The staging posts on this enlightenment trip are varnished with retrospective resin – German suicides, a revenge rape victim, news of the holocaust, help from an orphaned Jew – but for that sense of a ordered narrative of post-Hitlerian realisation imposed on what one imagines was chaos and a much slower process of acceptance and rehabilitation, there’s moments of great emotional realism; that sense of life caught in the act that lends weight to the drama, assuaging our irritation with realist clichés like nature signifying naturalism and bursts of soft piano and violin, punctuating an otherwise still and diegetic world, whenever the screenplay commands a little sombre reflection.
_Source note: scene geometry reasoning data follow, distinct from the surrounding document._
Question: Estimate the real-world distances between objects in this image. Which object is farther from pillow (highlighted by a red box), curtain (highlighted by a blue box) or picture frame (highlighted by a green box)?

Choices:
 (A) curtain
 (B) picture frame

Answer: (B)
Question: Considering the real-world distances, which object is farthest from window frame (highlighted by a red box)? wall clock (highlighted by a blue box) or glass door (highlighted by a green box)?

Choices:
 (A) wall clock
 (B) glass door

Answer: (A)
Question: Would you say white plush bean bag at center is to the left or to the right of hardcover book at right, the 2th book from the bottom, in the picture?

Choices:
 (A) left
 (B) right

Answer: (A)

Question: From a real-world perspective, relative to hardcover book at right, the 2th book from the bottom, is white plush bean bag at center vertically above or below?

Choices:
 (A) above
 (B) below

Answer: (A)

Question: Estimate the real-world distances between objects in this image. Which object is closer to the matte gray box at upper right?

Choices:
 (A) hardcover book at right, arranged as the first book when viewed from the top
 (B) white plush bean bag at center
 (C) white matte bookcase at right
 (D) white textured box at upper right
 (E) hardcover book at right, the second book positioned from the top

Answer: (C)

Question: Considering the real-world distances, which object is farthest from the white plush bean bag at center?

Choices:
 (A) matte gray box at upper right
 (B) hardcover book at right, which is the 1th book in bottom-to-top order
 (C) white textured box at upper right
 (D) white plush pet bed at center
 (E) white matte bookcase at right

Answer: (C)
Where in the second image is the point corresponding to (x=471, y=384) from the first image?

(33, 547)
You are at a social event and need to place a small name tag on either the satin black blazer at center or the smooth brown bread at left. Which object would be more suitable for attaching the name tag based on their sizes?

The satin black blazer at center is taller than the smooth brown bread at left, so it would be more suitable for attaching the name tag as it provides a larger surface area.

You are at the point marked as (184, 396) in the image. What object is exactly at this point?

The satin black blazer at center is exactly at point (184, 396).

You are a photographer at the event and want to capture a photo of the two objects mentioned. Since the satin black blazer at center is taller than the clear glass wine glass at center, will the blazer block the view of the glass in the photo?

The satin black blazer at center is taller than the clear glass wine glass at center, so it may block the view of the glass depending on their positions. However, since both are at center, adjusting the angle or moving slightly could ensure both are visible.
Lore’s best described as a travelogue; a journey through the ruin of Nazi ideas. The Reich’s children personify the national tragedy. Many, we’re later reminded, with an eye on the younger siblings, have known nothing but National Socialism and the Führerprinzip. As the movie opens a cutaway from Lore’s father, a senior officer, reveals a soon to be destroyed file – “the law for the prohibition of hereditary diseased offspring”. This isn’t just the obvious counterpoint – a man responsible for the destruction of families now trying to save his own, but one of the film’s less clunking ironies – that this man’s children are, in effect, his own diseased brood – kids that have had passed on to them what Anton Walbrook, in The Life and Death of Colonel Blimp, called “the most devilish idea ever created by a human brain”.
Nothing that follows is quite that succinct, quite so vivid, but Shortland, in early scenes, does capture something of the void left in Hitler’s wake. When Lore’s mother, a wonderfully tremulous Ursina Lardi, says “it is the end”, in a moment of absolute grief and desolation, you see the human face of Germany’s ruin; gangsters and their molls who had a dream they were civilised and liked it, but have now had the rudest of awakenings.
Lore’s ultimate realisation that Nazism is a dead end and that’s she a refugee from a hoodwinked civilisation that threw its lot in with a tyrant in an appalling act of vanity and hubris, positions the titular Teuton as a recovering cultist – a girl who can smash her mother’s china fawn, a polished bit of symbolism, and emerge from a particularly pervasive bit of cultural indoctrination. One suspects the road was longer and harder than that, not least because Lore’s only a little older than the Reich itself, but the journey is sensitively handled; a reminder that not every young victim of Hitler’s struggle was an enemy of the state.